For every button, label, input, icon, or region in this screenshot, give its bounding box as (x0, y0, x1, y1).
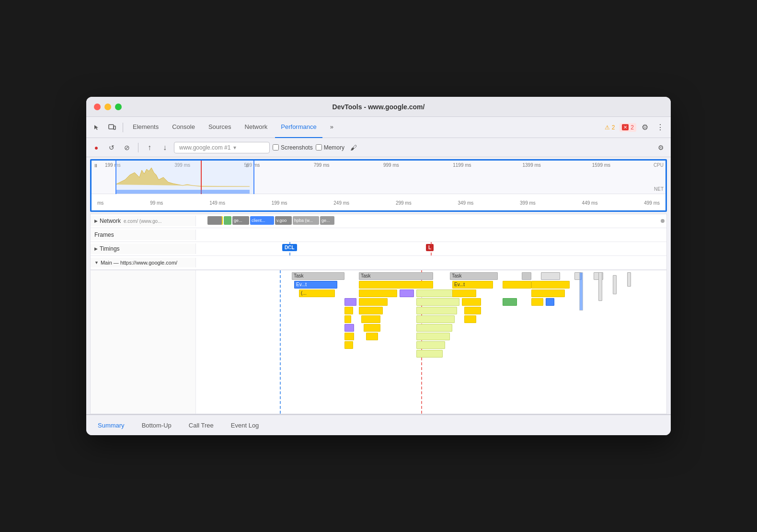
task-yellow-4[interactable] (452, 289, 476, 297)
timeline-overview-top: ⏸ ⏸ 199 ms 399 ms 599 ms 799 ms 999 ms 1… (92, 161, 665, 194)
dcl-dashed-line (289, 242, 290, 255)
task-yellow-3[interactable] (359, 289, 397, 297)
task-yellow-1[interactable] (359, 281, 433, 289)
task-lime-5[interactable] (416, 324, 452, 332)
task-green-1[interactable] (503, 298, 517, 306)
memory-checkbox[interactable]: Memory (316, 144, 344, 151)
task-lime-3[interactable] (416, 307, 457, 314)
flame-label-col (91, 270, 196, 414)
task-thin-gray3[interactable] (627, 272, 631, 287)
task-block-small-1[interactable] (522, 272, 531, 280)
tab-performance[interactable]: Performance (275, 117, 322, 138)
task-lime-1[interactable] (416, 289, 455, 297)
task-thin-gray2[interactable] (613, 275, 617, 294)
task-y-small-2[interactable] (359, 307, 383, 314)
settings-icon[interactable]: ⚙ (638, 121, 652, 134)
net-chip-vgoo: v.goo (275, 216, 292, 225)
perf-settings-icon[interactable]: ⚙ (654, 141, 667, 154)
tab-more[interactable]: » (324, 117, 339, 138)
task-y-right3[interactable] (531, 298, 543, 306)
network-label: ▶ Network e.com/ (www.go... (91, 216, 196, 226)
tab-network[interactable]: Network (239, 117, 274, 138)
task-y-right2[interactable] (531, 289, 565, 297)
task-paren[interactable]: (... (299, 289, 335, 297)
screenshots-checkbox[interactable]: Screenshots (273, 144, 313, 151)
task-y-small-3[interactable] (464, 307, 481, 314)
task-block-3[interactable]: Task (450, 272, 498, 280)
bottom-tabs: Summary Bottom-Up Call Tree Event Log (86, 414, 671, 435)
maximize-button[interactable] (115, 104, 122, 110)
tab-bottom-up[interactable]: Bottom-Up (134, 415, 179, 435)
task-purple-2[interactable] (344, 298, 356, 306)
frames-label: Frames (91, 230, 196, 240)
tab-event-log[interactable]: Event Log (223, 415, 267, 435)
task-y-small-1[interactable] (344, 307, 353, 314)
timings-expand-icon[interactable]: ▶ (94, 246, 98, 251)
task-y-s1[interactable] (344, 315, 351, 323)
url-text: www.google.com #1 (179, 144, 230, 151)
task-yellow-2[interactable] (503, 281, 531, 289)
task-yellow-6[interactable] (462, 298, 481, 306)
svg-rect-0 (109, 125, 114, 129)
net-chip-ge: ge... (232, 216, 249, 225)
cursor-icon[interactable] (90, 121, 103, 134)
minimize-button[interactable] (104, 104, 111, 110)
task-y-r6[interactable] (364, 324, 380, 332)
main-content (196, 256, 666, 269)
timeline-overview[interactable]: ⏸ ⏸ 199 ms 399 ms 599 ms 799 ms 999 ms 1… (90, 159, 667, 212)
net-chip-hpba: hpba (w... (293, 216, 319, 225)
task-y-r7b[interactable] (366, 333, 378, 340)
cpu-label: CPU (654, 162, 664, 168)
network-row: ▶ Network e.com/ (www.go... ge... client… (91, 214, 666, 228)
task-y-right1[interactable] (531, 281, 570, 289)
main-collapse-icon[interactable]: ▼ (94, 260, 99, 265)
devtools-window: DevTools - www.google.com/ Elements Cons… (86, 97, 671, 435)
task-lime-4[interactable] (416, 315, 455, 323)
tab-call-tree[interactable]: Call Tree (181, 415, 221, 435)
task-lime-2[interactable] (416, 298, 459, 306)
tab-summary[interactable]: Summary (90, 415, 132, 435)
task-block-small-2[interactable] (541, 272, 560, 280)
record-button[interactable]: ● (90, 141, 103, 154)
close-button[interactable] (94, 104, 101, 110)
tab-console[interactable]: Console (166, 117, 201, 138)
task-pur-1[interactable] (344, 324, 354, 332)
download-button[interactable]: ↓ (159, 141, 171, 154)
task-yellow-5[interactable] (359, 298, 388, 306)
network-expand-icon[interactable]: ▶ (94, 219, 98, 223)
flame-chart-area: Task Task Task Ev...t Ev...t (... (90, 270, 667, 414)
task-block-1[interactable]: Task (292, 272, 344, 280)
task-lime-7[interactable] (416, 341, 445, 349)
tab-elements[interactable]: Elements (127, 117, 164, 138)
tab-sources[interactable]: Sources (203, 117, 237, 138)
task-event-1[interactable]: Ev...t (294, 281, 337, 289)
device-icon[interactable] (105, 121, 119, 134)
task-y-r8a[interactable] (344, 341, 353, 349)
task-event-2[interactable]: Ev...t (452, 281, 493, 289)
task-lime-8[interactable] (416, 350, 443, 358)
svg-rect-1 (114, 126, 115, 129)
more-options-icon[interactable]: ⋮ (654, 121, 667, 134)
brush-icon[interactable]: 🖌 (350, 144, 357, 151)
main-label: ▼ Main — https://www.google.com/ (91, 258, 196, 267)
main-row: ▼ Main — https://www.google.com/ (91, 256, 666, 270)
error-badge: ✕ 2 (619, 123, 636, 132)
task-y-s3[interactable] (464, 315, 476, 323)
task-block-2[interactable]: Task (359, 272, 433, 280)
upload-button[interactable]: ↑ (143, 141, 156, 154)
task-thin-blue[interactable] (579, 272, 583, 311)
task-b-right1[interactable] (546, 298, 554, 306)
task-lime-6[interactable] (416, 333, 450, 340)
clear-button[interactable]: ⊘ (121, 141, 133, 154)
task-purple-1[interactable] (400, 289, 414, 297)
perf-divider-1 (138, 143, 138, 152)
timeline-overview-bottom: ms 99 ms 149 ms 199 ms 249 ms 299 ms 349… (92, 194, 665, 211)
net-chip-ge2: ge... (320, 216, 334, 225)
l-marker[interactable]: L (426, 244, 434, 251)
task-thin-gray[interactable] (598, 272, 602, 301)
net-chip-1 (207, 216, 222, 225)
l-dashed-line (431, 242, 432, 255)
reload-button[interactable]: ↺ (105, 141, 118, 154)
task-y-s2[interactable] (361, 315, 380, 323)
task-y-r7a[interactable] (344, 333, 354, 340)
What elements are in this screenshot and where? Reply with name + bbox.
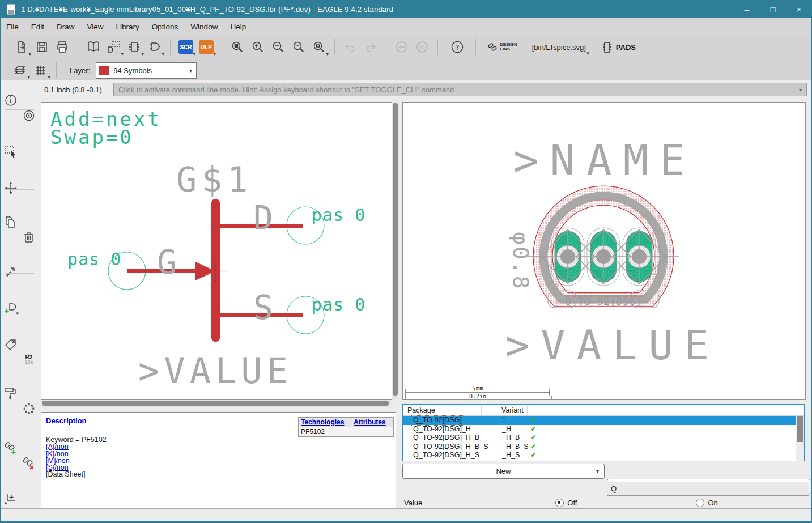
layer-dropdown[interactable]: 94 Symbols [96,62,197,79]
add-part-tool[interactable] [3,300,19,316]
menu-file[interactable]: File [0,23,25,31]
link-add-icon [3,441,18,456]
close-button[interactable]: × [786,0,812,18]
move-tool[interactable] [3,180,19,195]
value-on-radio[interactable] [696,499,704,507]
redo-icon [363,40,378,54]
symbol-editor-canvas[interactable]: Add=next Swap=0 G$1 D G S pas 0 pas 0 pa… [41,102,392,400]
show-tool[interactable] [21,108,37,123]
pads-circle-icon [22,401,36,416]
link-remove-icon [22,457,36,471]
name-tool[interactable] [3,337,19,352]
ltspice-export-button[interactable]: [bin/LTspice.svg] [529,39,589,56]
new-package-button[interactable]: New [402,464,605,479]
menu-library[interactable]: Library [110,23,146,31]
new-drawing-button[interactable] [12,38,31,56]
symbol-value-placeholder: >VALUE [138,350,292,392]
library-button[interactable] [84,38,103,56]
print-button[interactable] [53,38,72,56]
drc-go-button[interactable]: GO [413,38,432,56]
layer-toolbar: Layer: 94 Symbols [0,59,812,81]
menu-window[interactable]: Window [184,23,224,31]
save-button[interactable] [32,38,52,56]
undo-icon [343,40,358,54]
pads-ic-icon [601,40,613,54]
change-tool[interactable] [3,263,19,279]
pads-label: PADS [616,43,636,52]
value-tool[interactable]: R210k [21,352,37,367]
table-row[interactable]: Q_TO-92[DSG]_H_B_S _H_B_S ✔ [403,443,804,452]
design-link-button[interactable]: DESIGNLINK [484,39,521,56]
layer-label: Layer: [70,66,90,75]
symbol-button[interactable] [145,38,164,56]
layer-selected: 94 Symbols [113,66,152,75]
zoom-fit-button[interactable] [228,38,247,56]
device-button[interactable] [104,38,124,56]
value-tool-10k: 10k [25,360,33,365]
pin-name-d: D [253,199,273,237]
grid-button[interactable] [31,61,50,79]
package-button[interactable] [125,38,144,56]
info-tool[interactable] [3,92,19,108]
value-off-radio[interactable] [555,499,564,507]
table-row[interactable]: Q_TO-92[DSG]_H _H ✔ [403,425,804,434]
layers-icon [13,63,28,78]
technology-cell: PF5102 [299,427,351,437]
gate-name-text: G$1 [176,160,253,199]
table-row[interactable]: Q_TO-92[DSG]_H_B _H_B ✔ [403,433,804,443]
command-line-input[interactable]: Click to activate command line mode. Hin… [113,83,807,96]
variant-column-header[interactable]: Variant [501,406,524,414]
name-tag-icon [3,337,18,352]
status-bar [0,508,812,522]
connect-add-tool[interactable] [3,441,19,456]
group-select-tool[interactable] [3,144,19,159]
undo-button[interactable] [341,38,360,56]
technology-tool[interactable] [3,385,19,401]
pads-button[interactable]: PADS [597,39,639,56]
menu-view[interactable]: View [81,23,110,31]
mark-tool[interactable] [3,490,19,505]
package-variant-table[interactable]: Package ˆ Variant Q_TO-92[DSG] '' ✔ Q_TO… [402,404,805,461]
minimize-button[interactable]: – [734,0,760,18]
layer-settings-button[interactable] [11,61,30,79]
menu-help[interactable]: Help [224,23,252,31]
package-table-scrollbar[interactable] [796,416,804,461]
zoom-redraw-button[interactable] [309,38,329,56]
symbol-drawing: Add=next Swap=0 G$1 D G S pas 0 pas 0 pa… [41,103,392,399]
description-link[interactable]: Description [46,416,87,425]
maximize-button[interactable]: □ [760,0,786,18]
redo-button[interactable] [361,38,380,56]
info-icon [3,93,18,108]
attributes-header[interactable]: Attributes [351,418,394,427]
table-row[interactable]: Q_TO-92[DSG]_H_S _H_S ✔ [403,451,804,460]
app-document-icon [7,4,15,15]
design-link-label-2: LINK [500,47,517,52]
copy-tool[interactable] [3,214,19,229]
ulp-badge: ULP [199,40,214,54]
package-column-header[interactable]: Package [407,406,435,414]
resize-grip[interactable] [800,511,800,520]
zoom-select-button[interactable] [289,38,308,56]
technologies-header[interactable]: Technologies [299,418,351,427]
zoom-out-button[interactable] [269,38,288,56]
help-button[interactable]: ? [448,38,467,56]
delete-tool[interactable] [21,229,37,245]
run-script-button[interactable]: SCR [176,38,195,56]
zoom-redraw-icon [312,40,326,54]
package-table-header: Package ˆ Variant [403,405,804,416]
menu-draw[interactable]: Draw [50,23,81,31]
menu-edit[interactable]: Edit [25,23,50,31]
package-variants-tool[interactable] [21,401,37,416]
prefix-value-field[interactable]: Q [607,482,809,496]
move-icon [3,181,18,195]
menu-options[interactable]: Options [146,23,185,31]
symbol-vertical-scrollbar[interactable] [392,102,399,399]
connected-check-icon: ✔ [530,433,536,443]
connect-remove-tool[interactable] [21,456,37,471]
drc-stop-button[interactable] [392,38,411,56]
symbol-horizontal-scrollbar[interactable] [41,400,391,407]
package-preview-canvas[interactable]: >NAME Q_TO-92[DSG] [402,102,806,400]
run-ulp-button[interactable]: ULP [197,38,216,56]
zoom-in-button[interactable] [248,38,267,56]
table-row[interactable]: Q_TO-92[DSG] '' ✔ [403,416,804,425]
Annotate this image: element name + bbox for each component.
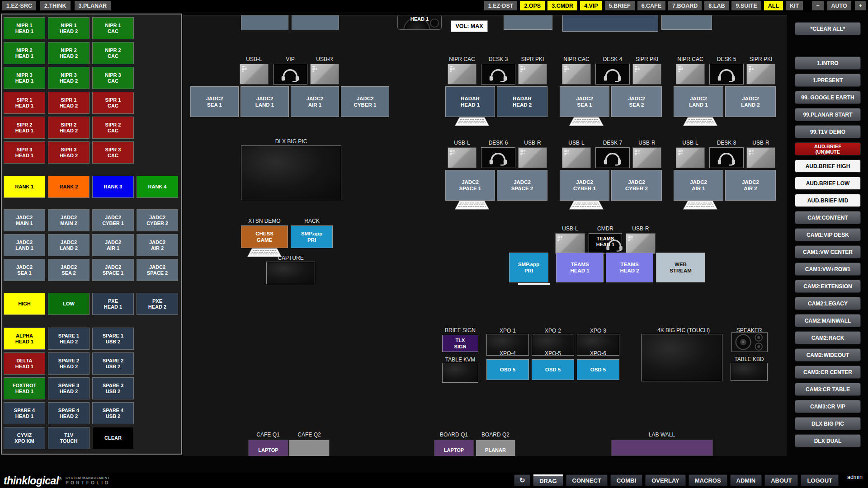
source-sipr-3-head-1[interactable]: SIPR 3 HEAD 1 [4, 141, 45, 164]
macro-cam2-extension[interactable]: CAM2:EXTENSION [795, 280, 861, 293]
partial-destination-fragment[interactable] [562, 15, 658, 32]
source-spare-3-usb-2[interactable]: SPARE 3 USB 2 [92, 377, 134, 399]
source-foxtrot-head-1[interactable]: FOXTROT HEAD 1 [4, 377, 45, 399]
source-high[interactable]: HIGH [4, 293, 45, 315]
osd-5-button-3[interactable]: OSD 5 [577, 359, 619, 380]
dest-tlx-sign[interactable]: TLX SIGN [442, 335, 478, 352]
usb-port-usb-r[interactable] [518, 147, 547, 168]
tab-1-ez-dst[interactable]: 1.EZ-DST [484, 1, 518, 10]
tab-2-ops[interactable]: 2.OPS [520, 1, 545, 10]
macros-button[interactable]: MACROS [689, 474, 727, 486]
source-t1v-touch[interactable]: T1V TOUCH [48, 427, 90, 449]
usb-port-nipr-cac[interactable] [448, 64, 476, 84]
dest-teams-head-2[interactable]: TEAMS HEAD 2 [606, 253, 653, 282]
macro-cam3-cr-table[interactable]: CAM3:CR TABLE [795, 383, 861, 396]
source-sipr-2-head-2[interactable]: SIPR 2 HEAD 2 [48, 117, 90, 139]
dest-jadc2-land-2[interactable]: JADC2 LAND 2 [725, 86, 776, 117]
macro-1-intro[interactable]: 1.INTRO [795, 56, 861, 70]
usb-port-nipr-cac[interactable] [562, 64, 591, 84]
tab-5-brief[interactable]: 5.BRIEF [605, 1, 635, 10]
headset-port-desk-3[interactable] [481, 64, 515, 84]
tab-1-ez-src[interactable]: 1.EZ-SRC [2, 1, 36, 10]
macro-cam1-vw-row1[interactable]: CAM1:VW+ROW1 [795, 263, 861, 276]
dest-smp-app-pri[interactable]: SMP.app PRI [509, 253, 548, 282]
dest-jadc2-air-1[interactable]: JADC2 AIR 1 [291, 86, 339, 117]
audio-head-1-speaker[interactable]: HEAD 1 [397, 15, 442, 30]
macro-cam2-mainwall[interactable]: CAM2:MAINWALL [795, 314, 861, 327]
admin-button[interactable]: ADMIN [730, 474, 762, 486]
usb-port-usb-l[interactable] [676, 147, 705, 168]
capture-screen[interactable] [266, 262, 315, 284]
dest-jadc2-cyber-1[interactable]: JADC2 CYBER 1 [560, 170, 609, 201]
dest-jadc2-land-1[interactable]: JADC2 LAND 1 [674, 86, 723, 117]
dest-teams-head-1[interactable]: TEAMS HEAD 1 [556, 253, 604, 282]
refresh-button[interactable]: ↻ [514, 474, 530, 486]
quad-board-q2[interactable]: PLANAR [476, 440, 515, 456]
tab-6-cafe[interactable]: 6.CAFE [637, 1, 665, 10]
dest-jadc2-land-1[interactable]: JADC2 LAND 1 [241, 86, 289, 117]
tab-kit[interactable]: KIT [786, 1, 803, 10]
source-nipr-1-cac[interactable]: NIPR 1 CAC [92, 17, 134, 39]
dest-jadc2-cyber-2[interactable]: JADC2 CYBER 2 [611, 170, 662, 201]
source-spare-4-head-1[interactable]: SPARE 4 HEAD 1 [4, 402, 45, 424]
macro-99-google-earth[interactable]: 99. GOOGLE EARTH [795, 91, 861, 104]
usb-port-sipr-pki[interactable] [746, 64, 775, 84]
tab-9-suite[interactable]: 9.SUITE [731, 1, 761, 10]
dest-web-stream[interactable]: WEB STREAM [656, 253, 705, 282]
quad-cafe-q1[interactable]: LAPTOP [248, 440, 288, 456]
source-nipr-3-head-1[interactable]: NIPR 3 HEAD 1 [4, 67, 45, 89]
macro-cam3-cr-vip[interactable]: CAM3:CR VIP [795, 400, 861, 413]
source-sipr-2-cac[interactable]: SIPR 2 CAC [92, 117, 134, 139]
headset-port-cmdr[interactable]: TEAMS HEAD 1 [589, 233, 622, 254]
usb-port-usb-l[interactable] [448, 147, 476, 168]
source-sipr-3-head-2[interactable]: SIPR 3 HEAD 2 [48, 141, 90, 164]
combi-button[interactable]: COMBI [610, 474, 642, 486]
source-spare-2-usb-2[interactable]: SPARE 2 USB 2 [92, 352, 134, 375]
source-jadc2-land-2[interactable]: JADC2 LAND 2 [48, 234, 90, 256]
logout-button[interactable]: LOGOUT [801, 474, 839, 486]
macro-99-planar-start[interactable]: 99.PLANAR START [795, 108, 861, 121]
source-jadc2-main-1[interactable]: JADC2 MAIN 1 [4, 209, 45, 231]
source-rank-4[interactable]: RANK 4 [137, 176, 178, 198]
dest-smp-app-pri-rack[interactable]: SMP.app PRI [291, 225, 333, 248]
source-jadc2-air-2[interactable]: JADC2 AIR 2 [137, 234, 178, 256]
usb-port-usb-l[interactable] [240, 64, 269, 84]
usb-port-sipr-pki[interactable] [632, 64, 661, 84]
tab-4-vip[interactable]: 4.VIP [580, 1, 602, 10]
source-spare-2-head-2[interactable]: SPARE 2 HEAD 2 [48, 352, 90, 375]
source-nipr-3-head-2[interactable]: NIPR 3 HEAD 2 [48, 67, 90, 89]
source-jadc2-sea-2[interactable]: JADC2 SEA 2 [48, 259, 90, 281]
macro-cam-content[interactable]: CAM:CONTENT [795, 211, 861, 224]
overlay-button[interactable]: OVERLAY [645, 474, 686, 486]
dest-radar-head-2[interactable]: RADAR HEAD 2 [497, 86, 547, 117]
headset-port-desk-4[interactable] [595, 64, 630, 84]
headset-port-desk-6[interactable] [481, 147, 515, 168]
usb-port-usb-r[interactable] [632, 147, 661, 168]
tab-7-board[interactable]: 7.BOARD [668, 1, 702, 10]
dest-jadc2-sea-1[interactable]: JADC2 SEA 1 [560, 86, 609, 117]
table-kvm-screen[interactable] [442, 363, 478, 383]
macro-aud-brief-un-mute[interactable]: AUD.BRIEF (UN)MUTE [795, 142, 861, 155]
usb-port-usb-l[interactable] [562, 147, 591, 168]
source-spare-4-head-2[interactable]: SPARE 4 HEAD 2 [48, 402, 90, 424]
macro-99-t1v-demo[interactable]: 99.T1V DEMO [795, 125, 861, 138]
dest-radar-head-1[interactable]: RADAR HEAD 1 [445, 86, 495, 117]
source-nipr-2-head-2[interactable]: NIPR 2 HEAD 2 [48, 42, 90, 64]
tab-3-planar[interactable]: 3.PLANAR [75, 1, 111, 10]
dest-jadc2-sea-2[interactable]: JADC2 SEA 2 [611, 86, 662, 117]
macro-dlx-dual[interactable]: DLX DUAL [795, 434, 861, 447]
source-cyviz-xpo-km[interactable]: CYVIZ XPO KM [4, 427, 45, 449]
source-sipr-1-cac[interactable]: SIPR 1 CAC [92, 92, 134, 114]
source-rank-1[interactable]: RANK 1 [4, 176, 45, 198]
usb-port-sipr-pki[interactable] [518, 64, 547, 84]
zoom-out-button[interactable]: − [812, 1, 823, 10]
source-nipr-2-head-1[interactable]: NIPR 2 HEAD 1 [4, 42, 45, 64]
source-jadc2-space-2[interactable]: JADC2 SPACE 2 [137, 259, 178, 281]
source-sipr-1-head-2[interactable]: SIPR 1 HEAD 2 [48, 92, 90, 114]
tab-8-lab[interactable]: 8.LAB [704, 1, 729, 10]
source-sipr-3-cac[interactable]: SIPR 3 CAC [92, 141, 134, 164]
source-delta-head-1[interactable]: DELTA HEAD 1 [4, 352, 45, 375]
source-jadc2-air-1[interactable]: JADC2 AIR 1 [92, 234, 134, 256]
partial-destination-fragment[interactable] [661, 15, 712, 30]
macro-dlx-big-pic[interactable]: DLX BIG PIC [795, 417, 861, 430]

···

Task prompt:
Considering only the data above, return the lines in which "device" occurs.

Result for this exercise:
device-icon[interactable] (105, 121, 119, 134)
device-button[interactable] [104,38,124,56]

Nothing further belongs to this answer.